START DATA FOR THIS TASK
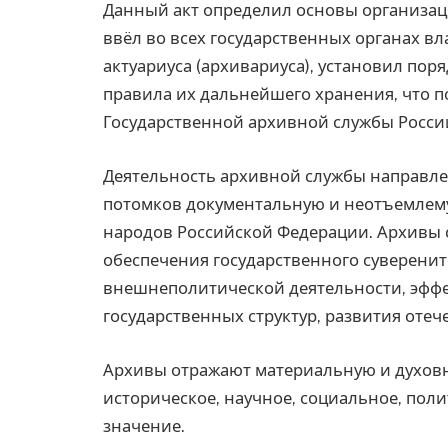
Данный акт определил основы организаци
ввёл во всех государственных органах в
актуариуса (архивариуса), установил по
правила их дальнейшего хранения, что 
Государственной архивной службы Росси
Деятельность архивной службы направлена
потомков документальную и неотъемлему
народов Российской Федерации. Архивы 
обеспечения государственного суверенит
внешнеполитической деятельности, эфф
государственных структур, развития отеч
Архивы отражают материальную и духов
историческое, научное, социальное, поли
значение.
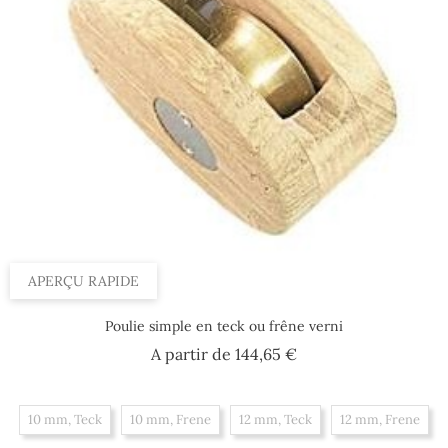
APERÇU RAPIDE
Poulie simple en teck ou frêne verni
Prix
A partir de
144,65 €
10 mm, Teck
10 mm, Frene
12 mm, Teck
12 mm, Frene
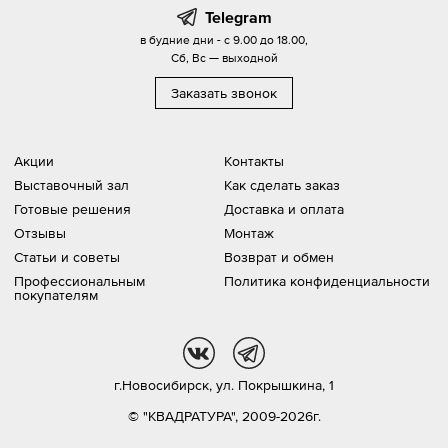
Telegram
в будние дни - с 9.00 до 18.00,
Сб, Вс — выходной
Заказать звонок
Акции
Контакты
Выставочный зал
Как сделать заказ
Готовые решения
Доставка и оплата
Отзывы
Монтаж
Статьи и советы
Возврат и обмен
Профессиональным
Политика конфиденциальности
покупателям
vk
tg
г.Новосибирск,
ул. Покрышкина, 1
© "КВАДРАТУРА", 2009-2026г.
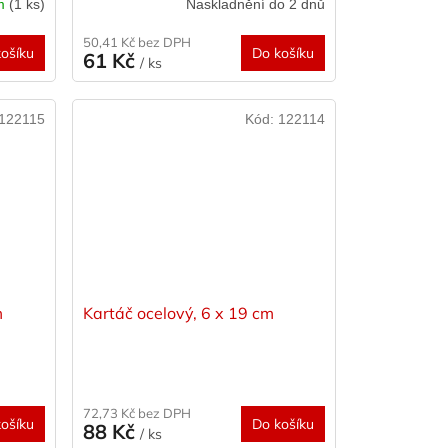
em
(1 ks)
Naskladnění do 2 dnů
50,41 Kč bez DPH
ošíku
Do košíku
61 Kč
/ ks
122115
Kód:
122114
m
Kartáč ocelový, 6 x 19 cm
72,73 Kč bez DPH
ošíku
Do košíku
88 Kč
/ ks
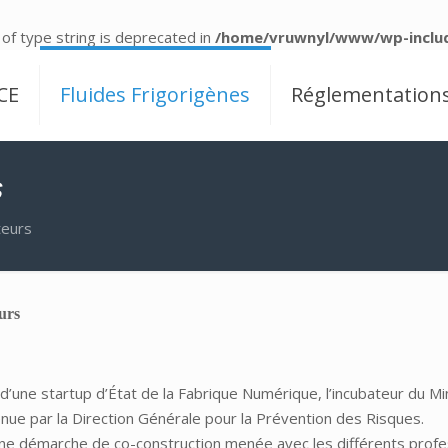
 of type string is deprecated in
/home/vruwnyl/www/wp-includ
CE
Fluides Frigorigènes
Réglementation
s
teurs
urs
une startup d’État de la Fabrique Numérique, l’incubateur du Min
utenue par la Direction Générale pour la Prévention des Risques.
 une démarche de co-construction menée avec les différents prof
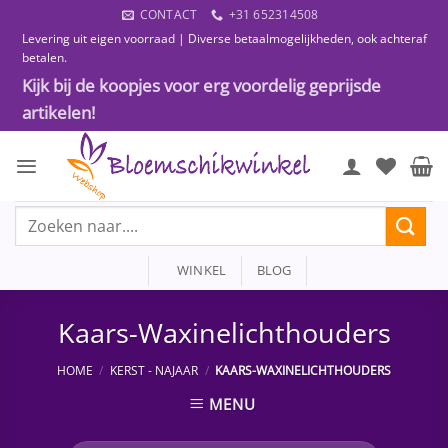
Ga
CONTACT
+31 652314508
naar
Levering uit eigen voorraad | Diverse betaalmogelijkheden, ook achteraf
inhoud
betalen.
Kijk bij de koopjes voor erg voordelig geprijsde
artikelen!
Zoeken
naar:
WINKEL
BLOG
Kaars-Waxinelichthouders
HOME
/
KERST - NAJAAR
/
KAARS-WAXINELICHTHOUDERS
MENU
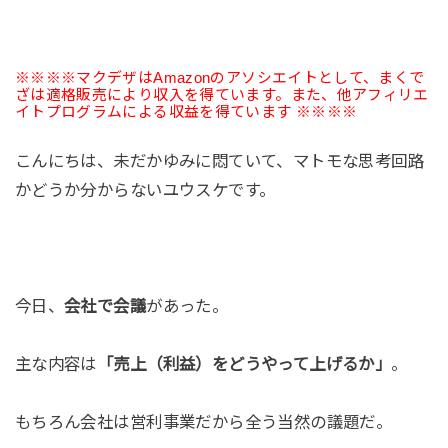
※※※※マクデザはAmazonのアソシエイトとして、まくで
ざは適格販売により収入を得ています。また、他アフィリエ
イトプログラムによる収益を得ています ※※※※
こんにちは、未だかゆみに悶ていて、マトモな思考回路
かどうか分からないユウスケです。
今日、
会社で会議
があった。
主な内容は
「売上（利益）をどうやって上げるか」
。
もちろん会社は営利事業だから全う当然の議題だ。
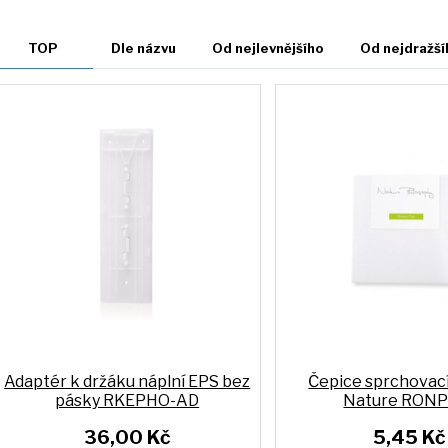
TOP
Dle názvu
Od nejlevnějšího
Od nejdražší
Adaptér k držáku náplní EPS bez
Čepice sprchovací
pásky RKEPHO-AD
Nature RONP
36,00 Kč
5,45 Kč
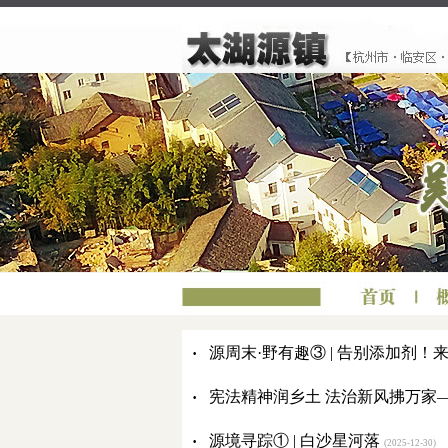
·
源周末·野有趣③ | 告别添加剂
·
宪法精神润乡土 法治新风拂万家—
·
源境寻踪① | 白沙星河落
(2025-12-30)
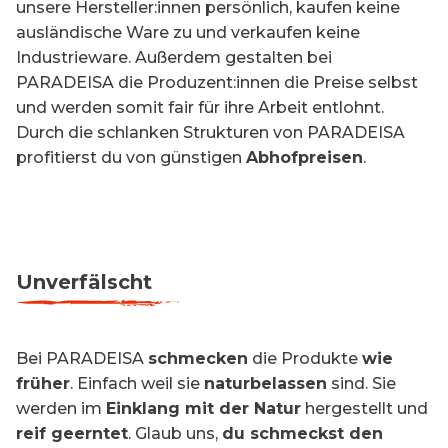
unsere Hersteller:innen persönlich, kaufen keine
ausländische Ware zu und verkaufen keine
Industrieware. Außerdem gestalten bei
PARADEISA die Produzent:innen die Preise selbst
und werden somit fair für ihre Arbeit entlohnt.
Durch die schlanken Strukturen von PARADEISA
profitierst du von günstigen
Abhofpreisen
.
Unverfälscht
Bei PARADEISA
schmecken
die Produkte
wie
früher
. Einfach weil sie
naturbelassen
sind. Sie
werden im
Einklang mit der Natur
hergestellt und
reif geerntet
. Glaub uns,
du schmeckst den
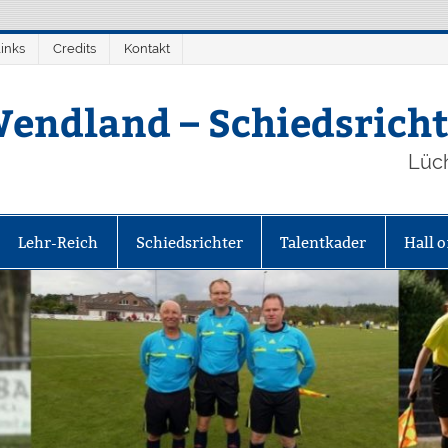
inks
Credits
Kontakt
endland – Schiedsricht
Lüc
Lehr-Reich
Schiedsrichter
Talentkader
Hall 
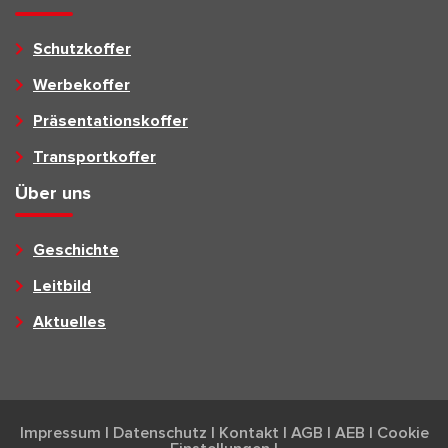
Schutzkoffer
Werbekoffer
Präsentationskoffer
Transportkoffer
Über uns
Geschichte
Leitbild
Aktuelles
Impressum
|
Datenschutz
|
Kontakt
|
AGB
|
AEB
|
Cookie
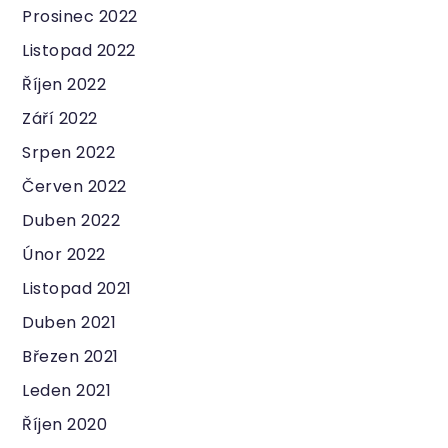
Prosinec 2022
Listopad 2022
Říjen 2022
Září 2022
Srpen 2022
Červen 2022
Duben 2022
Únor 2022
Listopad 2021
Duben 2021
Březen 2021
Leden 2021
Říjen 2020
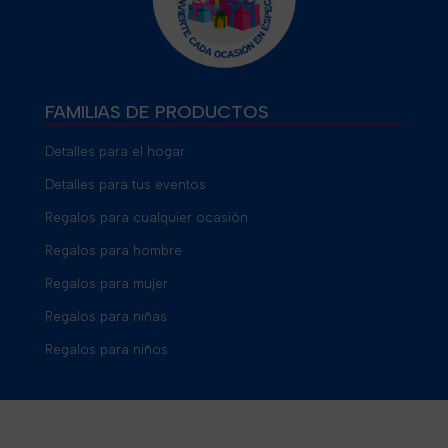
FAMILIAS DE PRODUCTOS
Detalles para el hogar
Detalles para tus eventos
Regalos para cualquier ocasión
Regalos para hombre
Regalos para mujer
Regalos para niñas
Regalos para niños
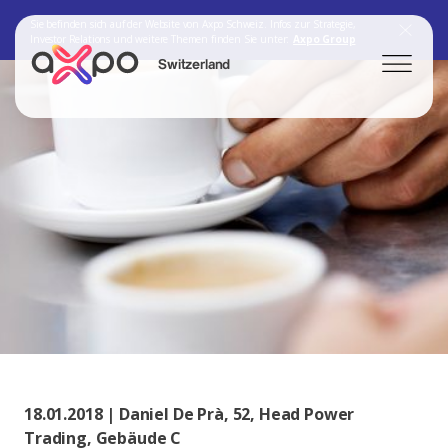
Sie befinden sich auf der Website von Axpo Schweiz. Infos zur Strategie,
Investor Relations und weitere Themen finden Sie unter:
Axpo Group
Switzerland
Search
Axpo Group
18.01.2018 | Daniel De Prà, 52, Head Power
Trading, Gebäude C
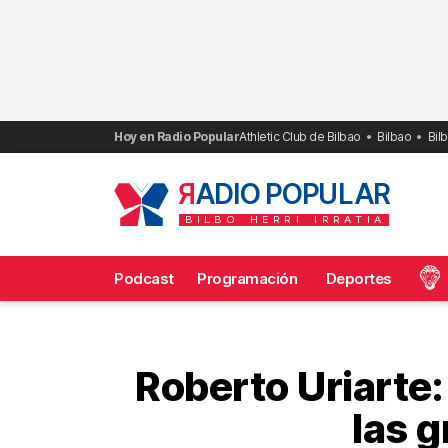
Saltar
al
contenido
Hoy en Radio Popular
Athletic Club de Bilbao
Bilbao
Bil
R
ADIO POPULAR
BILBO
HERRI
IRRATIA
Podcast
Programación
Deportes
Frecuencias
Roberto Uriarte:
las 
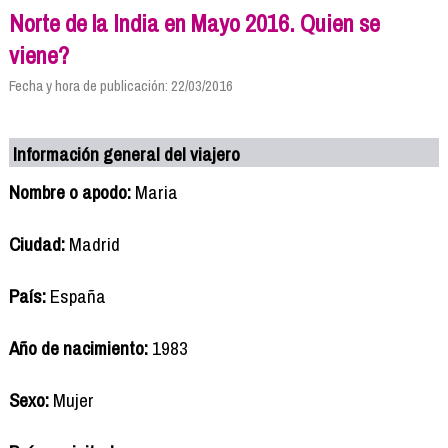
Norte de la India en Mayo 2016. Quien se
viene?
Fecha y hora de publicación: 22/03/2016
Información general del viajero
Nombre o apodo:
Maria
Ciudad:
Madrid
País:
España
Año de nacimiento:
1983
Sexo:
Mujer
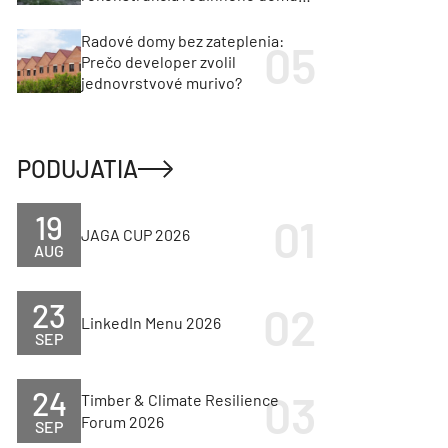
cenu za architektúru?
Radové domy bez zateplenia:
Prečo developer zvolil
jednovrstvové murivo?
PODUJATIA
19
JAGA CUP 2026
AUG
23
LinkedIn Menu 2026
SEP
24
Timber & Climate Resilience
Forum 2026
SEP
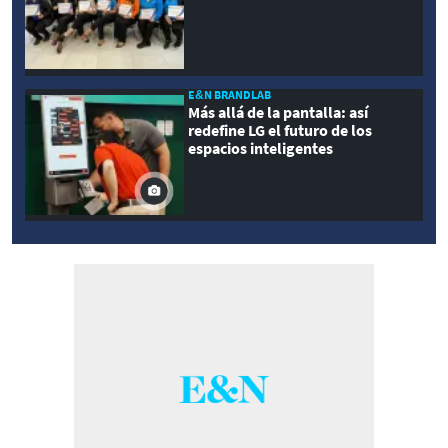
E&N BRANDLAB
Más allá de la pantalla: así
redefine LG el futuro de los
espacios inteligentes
END DATA FOR THIS TASK
• _REQUIREMENT_
When an image appears in the data, skip it and output the rest exactly.

• _RESPONSE AREA_
Данный акт определил основы организаци
ввёл во всех государственных органах в
актуариуса (архивариуса), установил по
правила их дальнейшего хранения, что 
Государственной архивной службы Росси
Деятельность архивной службы направлена
потомков документальную и неотъемлему
народов Российской Федерации. Архивы 
обеспечения государственного суверенит
внешнеполитической деятельности, эфф
государственных структур, развития отеч
Архивы отражают материальную и духов
историческое, научное, социальное, поли
значение.
APERÇU RAPIDE
Poulie simple en teck ou frêne verni
Prix
A partir de
144,65 €
10 mm, Teck
10 mm, Frene
12 mm, Teck
12 mm, Frene
Telegram
в будние дни - с 9.00 до 18.00,
Сб, Вс — выходной
Заказать звонок
Акции
Контакты
Выставочный зал
Как сделать заказ
Готовые решения
Доставка и оплата
Отзывы
Монтаж
Статьи и советы
Возврат и обмен
Профессиональным
Политика конфиденциальности
покупателям
vk
tg
г.Новосибирск,
ул. Покрышкина, 1
© "КВАДРАТУРА", 2009-2026г.
em
(1 ks)
Naskladnění do 2 dnů
50,41 Kč bez DPH
ošíku
Do košíku
61 Kč
/ ks
122115
Kód:
122114
m
Kartáč ocelový, 6 x 19 cm
72,73 Kč bez DPH
ošíku
Do košíku
88 Kč
/ ks
 of type string is deprecated in
/home/vruwnyl/www/wp-includ
CE
Fluides Frigorigènes
Réglementation
s
teurs
urs
une startup d’État de la Fabrique Numérique, l’incubateur du Min
utenue par la Direction Générale pour la Prévention des Risques.
 une démarche de co-construction menée avec les différents prof
Ga
CONTACT
+31 652314508
naar
Levering uit eigen voorraad | Diverse betaalmogelijkheden, ook achteraf
inhoud
betalen.
Kijk bij de koopjes voor erg voordelig geprijsde
artikelen!
Zoeken
naar:
WINKEL
BLOG
Kaars-Waxinelichthouders
HOME
/
KERST - NAJAAR
/
KAARS-WAXINELICHTHOUDERS
MENU
※※※※マクデザはAmazonのアソシエイトとして、まくで
ざは適格販売により収入を得ています。また、他アフィリエ
イトプログラムによる収益を得ています ※※※※
こんにちは、未だかゆみに悶ていて、マトモな思考回路
かどうか分からないユウスケです。
今日、
会社で会議
があった。
主な内容は
「売上（利益）をどうやって上げるか」
。
もちろん会社は営利事業だから全う当然の議題だ。
TOP
Dle názvu
Od nejlevnějšího
Od nejdražší
Adaptér k držáku náplní EPS bez
Čepice sprchovací
pásky RKEPHO-AD
Nature RONP
36,00 Kč
5,45 Kč
·
源周末·野有趣③ | 告别添加剂
·
宪法精神润乡土 法治新风拂万家—
·
源境寻踪① | 白沙星河落
(2025-12-30)
unsere Hersteller:innen persönlich, kaufen keine
ausländische Ware zu und verkaufen keine
Industrieware. Außerdem gestalten bei
PARADEISA die Produzent:innen die Preise selbst
und werden somit fair für ihre Arbeit entlohnt.
Durch die schlanken Strukturen von PARADEISA
profitierst du von günstigen
Abhofpreisen
.
Unverfälscht
Bei PARADEISA
schmecken
die Produkte
wie
früher
. Einfach weil sie
naturbelassen
sind. Sie
werden im
Einklang mit der Natur
hergestellt und
reif geerntet
. Glaub uns,
du schmeckst den
inks
Credits
Kontakt
endland – Schiedsricht
Lüc
Lehr-Reich
Schiedsrichter
Talentkader
Hall 
Schutzkoffer
Werbekoffer
Präsentationskoffer
Transportkoffer
Über uns
Geschichte
Leitbild
Aktuelles
Impressum
|
Datenschutz
|
Kontakt
|
AGB
|
AEB
|
Cookie
Prosinec 2022
Listopad 2022
Říjen 2022
Září 2022
Srpen 2022
Červen 2022
Duben 2022
Únor 2022
Listopad 2021
Duben 2021
Březen 2021
Leden 2021
Říjen 2020
FAMILIAS DE PRODUCTOS
Detalles para el hogar
Detalles para tus eventos
Regalos para cualquier ocasión
Regalos para hombre
Regalos para mujer
Regalos para niñas
Regalos para niños
Sie befinden sich auf der Website von Axpo Schweiz. Infos zur Strategie,
Investor Relations und weitere Themen finden Sie unter:
Axpo Group
Switzerland
Search
Axpo Group
18.01.2018 | Daniel De Prà, 52, Head Power
Trading, Gebäude C
Saltar
al
contenido
Hoy en Radio Popular
Athletic Club de Bilbao
Bilbao
Bil
R
ADIO POPULAR
BILBO
HERRI
IRRATIA
Podcast
Programación
Deportes
Frecuencias
Roberto Uriarte:
las 
Norte de la India en Mayo 2016. Quien se
viene?
Fecha y hora de publicación: 22/03/2016
Información general del viajero
Nombre o apodo:
Maria
Ciudad:
Madrid
País:
España
Año de nacimiento:
1983
Sexo:
Mujer
cenu za architektúru?
Radové domy bez zateplenia:
Prečo developer zvolil
jednovrstvové murivo?
PODUJATIA
19
JAGA CUP 2026
AUG
23
LinkedIn Menu 2026
SEP
24
Timber & Climate Resilience
Forum 2026
SEP
E&N BRANDLAB
Más allá de la pantalla: así
redefine LG el futuro de los
espacios inteligentes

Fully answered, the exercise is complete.